The year was not without everyday mishaps and kindnesses. In March, while cycling through Smeeton Westerby, a Kibworth Grammar School pupil collided with a child, Lily Badderson, who suffered severe cuts around the head and face. In May, the villagers of Foxton collected £23 for carrier George Tebbatt who had lost his horse and was known for his cheery and obliging way in carrying out his duties.
On Monday 11 November, 1918, the Armistice was signed and fighting ended. Both the Kibworth Primary School and the Infants School were closed because of influenza. Six-year-old Harold Cramp of Tur Langton was betting with a friend that he couldn’t run through water-filled potholes so fast that he didn’t get his feet wet when another boy, Harry Smith, came roaring down the street shouting ‘Armist-is-declared an’ our dad’s comin’ home with a medal’.
In Market Harborough, church bells were rung and the Union Jack and the flags of the Allies were hoisted. Factory workers flooded out onto the streets and the drapers sold out of ribbons for the factory girls to wear in their hair.
On 17 November the vicar of Wistow preached on ‘Courage for the Future’, taking as his text Acts 28/15, ‘And from thence, when the brethren heard of us, they came to meet us as far as Appii forum … when Paul saw, he thanked God, and took courage’.
Celebrating the Peace
The Versailles Peace Treaty was signed on 28 June 1919, and a public holiday was proclaimed for Saturday July 19 as a national celebration of victory and peace. In Tur Langton, Harold Cramp joined the rest of the village in a meadow to celebrate and made up for four years of rations by queueing up at a large table and filling his allotted paper bag with a sandwich from each pile and a cap of buns on top. After a brief rest on the grass, the children raced ‘two-legged and three-legged, frontwise and backwards, in sacks and out of them’.The labouring men received two pints of best beer each and the old folk were deposited in a marquee and liberally plied with tea and sandwiches.
On 24 July a Peace Peal of ‘Grandsire Triples’ was rung at St Wilfrids, Kibworth. Conductor Fred Staniforth noted in his beautifully written record book that it took 3 hours 2 minutes and included 5,040 changes.
Peace Peal conducted by Fred Staniforth
At the first anniversary of the Armistice, a memorial service was held in Kibworth. Local demobilised service men, headed by the Silver Band, marched to the Bank while a muffled peal was rung at St Wilfrids. The large crowd sang hymns including ‘O God our Help in Ages Past’. Following the service, the relatives of those who had fallen laid wreaths on a temporary cenotaph.

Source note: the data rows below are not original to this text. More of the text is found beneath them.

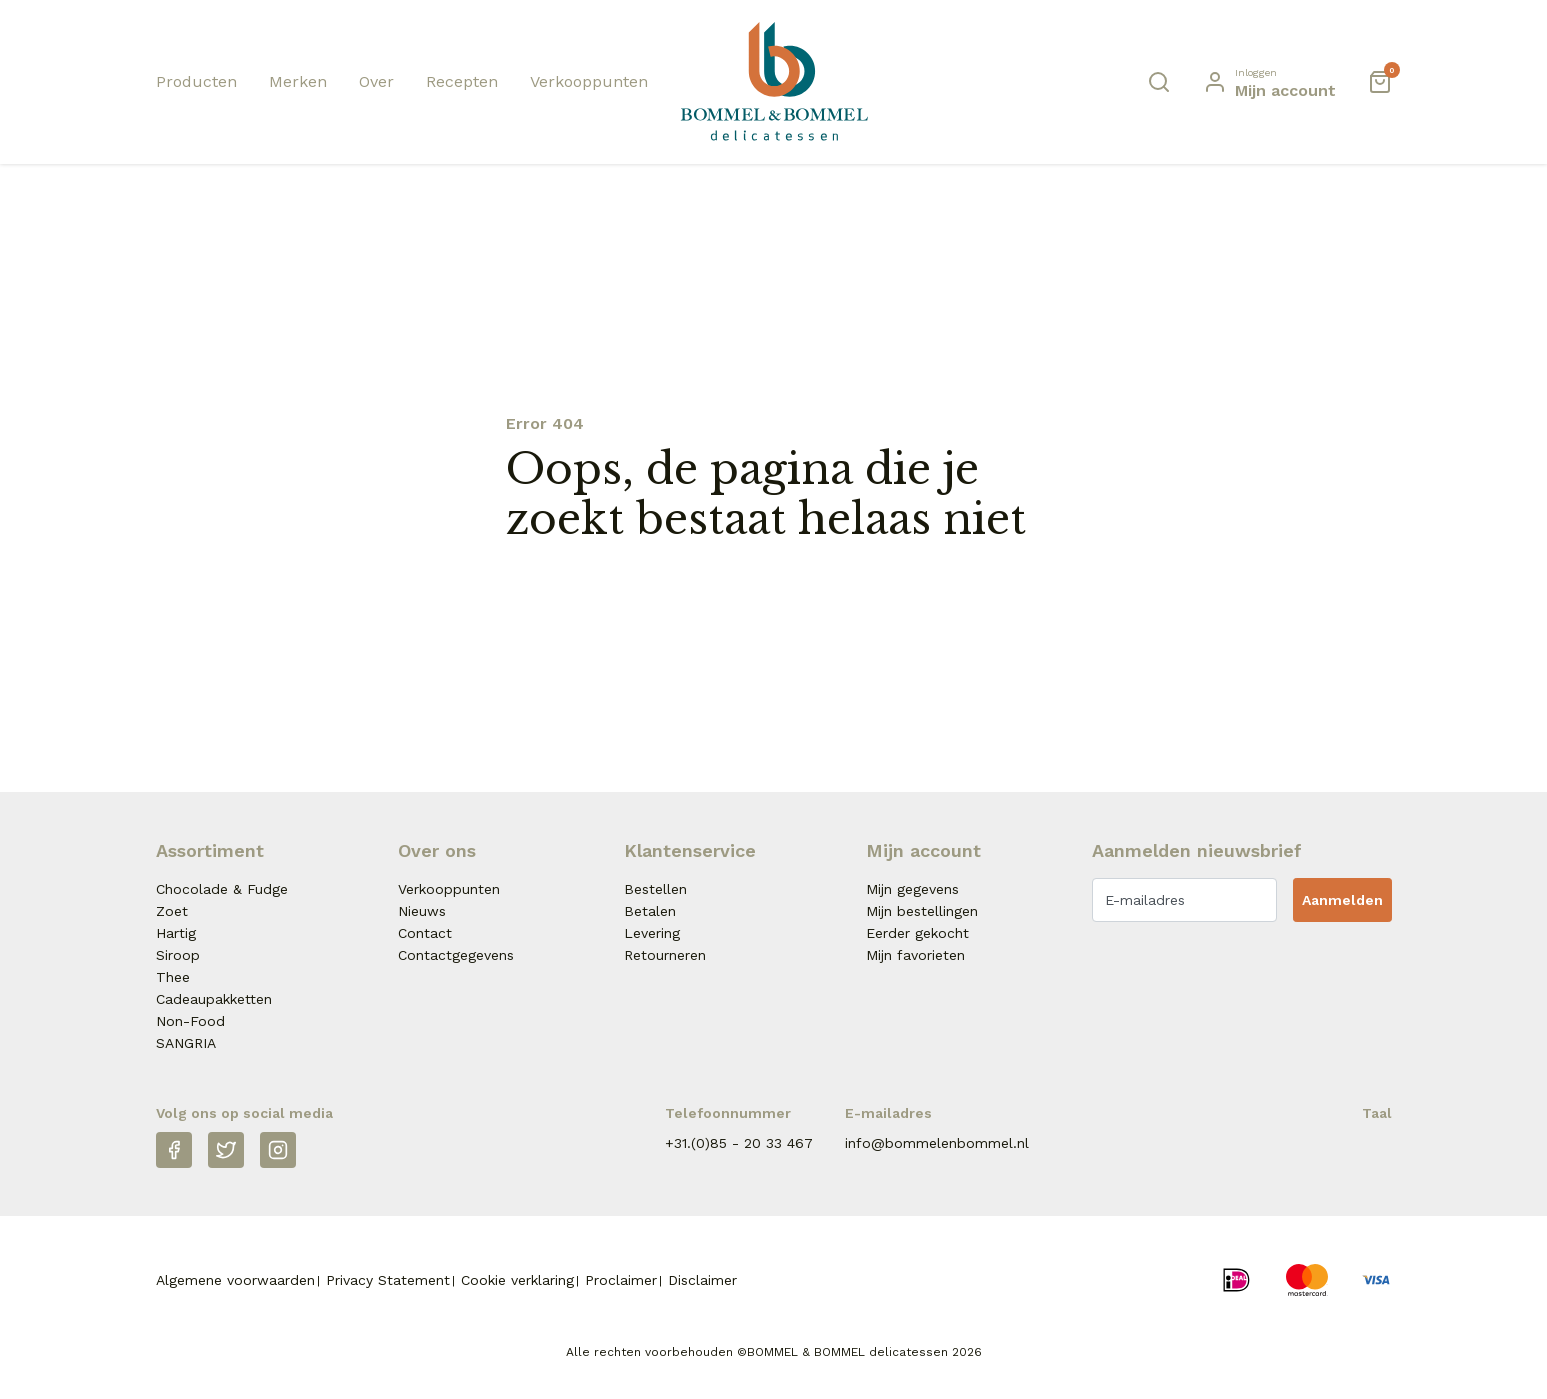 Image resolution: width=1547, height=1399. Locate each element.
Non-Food (190, 1021)
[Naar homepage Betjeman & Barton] (774, 81)
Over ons (437, 850)
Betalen (650, 911)
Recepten (462, 81)
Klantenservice (690, 850)
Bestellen (655, 889)
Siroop (178, 955)
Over (376, 81)
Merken (298, 81)
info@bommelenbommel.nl (937, 1143)
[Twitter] (226, 1150)
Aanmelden (1342, 900)
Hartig (176, 933)
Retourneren (665, 955)
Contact (425, 933)
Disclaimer (702, 1280)
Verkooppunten (589, 81)
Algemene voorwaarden (235, 1280)
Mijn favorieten (915, 955)
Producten (196, 81)
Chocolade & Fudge (222, 889)
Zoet (172, 911)
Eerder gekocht (917, 933)
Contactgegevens (456, 955)
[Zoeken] (1159, 82)
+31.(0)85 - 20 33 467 (739, 1143)
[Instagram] (278, 1150)
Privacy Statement (388, 1280)
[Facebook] (174, 1150)
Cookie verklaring (517, 1280)
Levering (652, 933)
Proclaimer (621, 1280)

On 14 November, a two minute silence was held at Kibworth Primary School. The children sang ‘Fight the Good Fight’ and afterwards each class wrote a short passage to the memory of those who had given their lives.
A century after the Armistice we still pause to remember and reflect in silence. May we too have courage for the future.
The help of Margaret Pollard of Burton Overy WI and of the Record Office for Leicestershire, Leicester and Rutland is gratefully acknowledged. Thank you to Beverley Moffat for the illustrations.